R/helpful_functions.R

Defines functions rename_element detach_all sort_label get_sig_letters tukey_to_matrix subset_fac2 rm_outlier se

Documented in detach_all get_sig_letters rename_element rm_outlier se sort_label subset_fac2 tukey_to_matrix

#' @title Calculate Standard Error
#' @description This function calculates the standard error for a numeric-vector x. NA values will be removed.
#' @param x numeric vector
#' @return numeric value; standard error of vector x
#' @examples
#' x <- 1:20
#' se(x)
#' @export
se <- function(x) stats::sd(x, na.rm = T) / sqrt(length(stats::na.omit(x)))



#' @title Remove Outlier
#' @description This function removes outlier from a vector or replaced outliers by NA.
#' According to box plots the function defines outliers as 1.5 x IQR. Caution: NAs already present in the input vector will be removed first.
#' @param x numeric vector
#' @param fill_na logical; If TRUE all outliers present in x will be replaced by NA. If FALSE all outliers will be deleted.
#' @return numeric vector; without outliers or outliers replaced by NA
#' @examples
#' # get some example vector
#' root_norm <- norm_10mm_standard(root_output)
#' x <- root_norm[root_norm$Label == "weitar1_1;28", ]$LengthMM
#'
#' # delete outliers
#' rm_outlier(x, fill_na = FALSE)
#'
#' # replace outliers with NA
#' rm_outlier(x, fill_na = TRUE)
#' @export
rm_outlier <- function(x, fill_na = F) {
  low_border <- stats::quantile(x, 0.25, na.rm = T) - (stats::IQR(x, na.rm = T) * 1.5)
  high_border <- stats::quantile(x, 0.75, na.rm = T) + (stats::IQR(x, na.rm = T) * 1.5)

  if (fill_na) {
    # outliers will be changed to NA
    x[which(x < low_border | x > high_border)] <- NA
  } else {
    # outliers will be just deleted
    x <- x[which(x > low_border & x < high_border)]
  }
  return(x)
}



#' @title Create Subsets Of Normalized Rootdetection Standard Data Set By Factor2
#' @description This function creates subsets for each grouping variable 2 (Factor2) control and
#' treatment pair of a normalized Rootdetection data set.
#' (At least two treatment conditions are required)
#' @param root_norm data.frame; normalized Rootdetection data set
#' @param control string; name of the grouping variable 2 (Factor2) control condition
#' @return list of data.frames; each subset will be in an separated data.frame stored in a list
#' @examples
#' # create normalized data.set with multiple Factor2
#' root_norm_multfac2 <- norm_cust_standard(root_output_multfac2,
#'   label_standard = "20mm",
#'   standard_length_mm = "20"
#' )
#'
#' # create subsets for each control_treatment pair
#' subset_fac2(root_norm_multfac2, control = "20")
#' @export
subset_fac2 <- function(root_norm, control = "20") {
  root_norm$Factor2 <- as.factor(root_norm$Factor2)

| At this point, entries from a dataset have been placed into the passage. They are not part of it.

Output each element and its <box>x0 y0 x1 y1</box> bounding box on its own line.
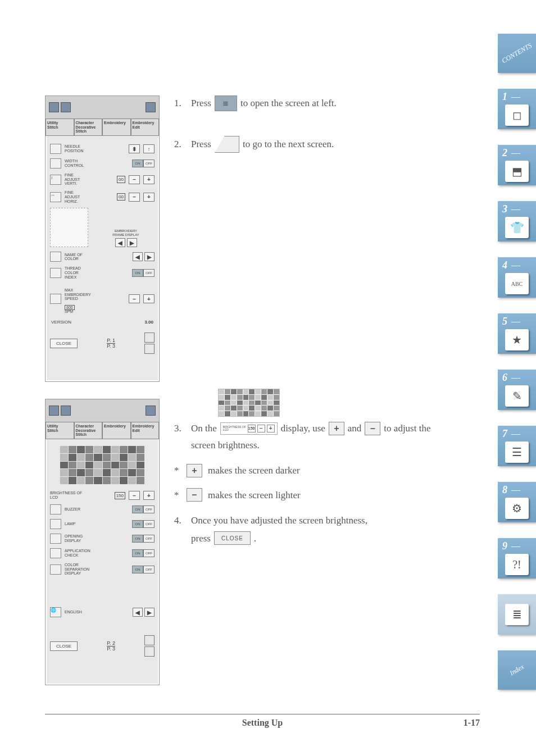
tab-decorative[interactable]: Character Decorative Stitch <box>74 119 103 136</box>
step-text: display, use <box>281 421 325 436</box>
lamp-toggle[interactable]: ONOFF <box>132 520 155 528</box>
minus-button[interactable]: – <box>187 488 202 502</box>
tab-chapter-8[interactable]: 8 — ⚙ <box>498 482 536 522</box>
fine-horiz-minus[interactable]: – <box>129 193 140 202</box>
horiz-icon: ↔ <box>50 192 61 202</box>
tab-chapter-4[interactable]: 4 — ABC <box>498 257 536 298</box>
tab-doc[interactable]: ≣ <box>498 594 536 635</box>
tab-icon: ◻ <box>505 104 529 126</box>
page-down-icon[interactable] <box>144 344 155 354</box>
frame-next[interactable]: ▶ <box>127 238 137 247</box>
needle-right[interactable]: ↑ <box>143 144 155 153</box>
lang-prev[interactable]: ◀ <box>133 608 143 617</box>
lamp-icon <box>50 519 61 529</box>
tab-chapter-3[interactable]: 3 — 👕 <box>498 201 536 242</box>
tab-contents[interactable]: CONTENTS <box>498 34 536 73</box>
tab-chapter-7[interactable]: 7 — ☰ <box>498 426 536 466</box>
tab-icon: ⚙ <box>505 498 529 519</box>
brightness-plus[interactable]: + <box>143 491 155 500</box>
fine-horiz-plus[interactable]: + <box>143 193 155 202</box>
brightness-label: BRIGHTNESS OF LCD <box>50 491 111 499</box>
tab-num: 7 <box>502 428 507 440</box>
tab-dash: — <box>511 485 520 495</box>
tab-chapter-5[interactable]: 5 — ★ <box>498 313 536 354</box>
width-toggle[interactable]: ONOFF <box>132 160 155 167</box>
opening-toggle[interactable]: ONOFF <box>132 535 155 543</box>
frame-prev[interactable]: ◀ <box>115 238 125 247</box>
tab-dash: — <box>511 204 520 214</box>
tab-chapter-6[interactable]: 6 — ✎ <box>498 370 536 410</box>
screen-topbar <box>46 399 159 422</box>
tab-num: 2 <box>502 147 507 159</box>
speed-minus[interactable]: – <box>129 294 140 303</box>
minus-button[interactable]: – <box>365 422 380 435</box>
footer-page: 1-17 <box>464 718 480 728</box>
settings-icon[interactable]: ≣ <box>215 95 237 111</box>
next-page-icon[interactable] <box>215 136 239 153</box>
tab-utility[interactable]: Utility Stitch <box>46 422 74 439</box>
mode-tabs: Utility Stitch Character Decorative Stit… <box>46 119 159 136</box>
speed-plus[interactable]: + <box>143 294 155 303</box>
tab-embroidery[interactable]: Embroidery <box>102 422 131 439</box>
tab-dash: — <box>511 92 520 102</box>
tab-index[interactable]: Index <box>498 650 536 690</box>
tab-icon: ☰ <box>505 441 529 463</box>
page-indicator: P. 1 P. 3 <box>107 338 115 349</box>
page-up-icon[interactable] <box>144 333 155 343</box>
needle-position-label: NEEDLE POSITION <box>65 144 125 153</box>
plus-button[interactable]: + <box>329 422 344 435</box>
tab-utility[interactable]: Utility Stitch <box>46 119 74 136</box>
tab-chapter-2[interactable]: 2 — ⬒ <box>498 145 536 185</box>
tab-embroidery[interactable]: Embroidery <box>102 119 131 136</box>
fine-vert-value: 00 <box>117 176 125 183</box>
help-icon[interactable] <box>49 102 59 112</box>
tab-icon: ⬒ <box>505 161 529 182</box>
tab-chapter-9[interactable]: 9 — ?! <box>498 538 536 579</box>
frame-preview <box>50 208 88 247</box>
colorsep-toggle[interactable]: ONOFF <box>132 566 155 573</box>
frame-display-label: EMBROIDERY FRAME DISPLAY <box>112 229 139 236</box>
step-text: . <box>254 531 256 546</box>
thread-toggle[interactable]: ONOFF <box>132 269 155 277</box>
fine-vert-plus[interactable]: + <box>143 175 155 184</box>
help-icon[interactable] <box>49 406 59 416</box>
step-text: Press <box>191 96 211 111</box>
step-text: On the <box>191 421 217 436</box>
tab-chapter-1[interactable]: 1 — ◻ <box>498 89 536 129</box>
version-label: VERSION <box>51 320 71 325</box>
width-control-label: WIDTH CONTROL <box>65 159 129 167</box>
close-button[interactable]: CLOSE <box>50 641 78 651</box>
needle-left[interactable]: ⬍ <box>129 144 140 153</box>
step-3-block: 3. On the BRIGHTNESS OF LCD 150 – + disp… <box>174 389 472 545</box>
page-down-icon[interactable] <box>144 646 155 657</box>
colorsep-icon <box>50 564 61 575</box>
note-darker: * + makes the screen darker <box>174 463 472 478</box>
appcheck-toggle[interactable]: ONOFF <box>132 549 155 557</box>
thread-index-label: THREAD COLOR INDEX <box>65 266 129 279</box>
tab-decorative[interactable]: Character Decorative Stitch <box>74 422 103 439</box>
settings-icon[interactable] <box>146 406 156 416</box>
threadidx-icon <box>50 268 61 278</box>
tab-icon: 👕 <box>505 217 529 238</box>
name-prev[interactable]: ◀ <box>133 252 143 261</box>
presser-icon[interactable] <box>61 102 71 112</box>
note-text: makes the screen lighter <box>208 488 301 503</box>
brightness-value: 150 <box>115 492 125 499</box>
buzzer-toggle[interactable]: ONOFF <box>132 505 155 513</box>
fine-vert-minus[interactable]: – <box>129 175 140 184</box>
close-button[interactable]: CLOSE <box>214 531 251 545</box>
brightness-minus[interactable]: – <box>129 491 140 500</box>
tab-dash: — <box>511 316 520 326</box>
tab-embedit[interactable]: Embroidery Edit <box>131 119 160 136</box>
presser-icon[interactable] <box>61 406 71 416</box>
name-next[interactable]: ▶ <box>144 252 155 261</box>
vert-icon: ↕ <box>50 175 61 185</box>
plus-button[interactable]: + <box>187 464 202 477</box>
settings-icon[interactable] <box>146 102 156 112</box>
lang-next[interactable]: ▶ <box>144 608 155 617</box>
speed-icon <box>50 294 61 304</box>
step-1: 1. Press ≣ to open the screen at left. <box>174 95 472 111</box>
close-button[interactable]: CLOSE <box>50 339 78 348</box>
tab-embedit[interactable]: Embroidery Edit <box>131 422 160 439</box>
page-up-icon[interactable] <box>144 635 155 645</box>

  if (length(levels(root_norm$Factor2)) <= 2) {
    warning("There are only 2 levels of Factor2 - no subsetting by Factor2 possible!")

    # else create subtables
  } else {
    # variable containing only Factor2 control
    root_norm_control <- root_norm[root_norm$Factor2 == control, ]

    # create empty list to put subsets in
    dfl <- list()


    # loop over all levels in Factor2 that are not control
    for (i in levels(root_norm$Factor2)[levels(root_norm$Factor2) != control]) {
      # get subset for each i
      sub <- root_norm[root_norm$Factor2 == i, ]
      # bind root_norm_control with sub_temp
      sub_control <- rbind(sub, root_norm_control)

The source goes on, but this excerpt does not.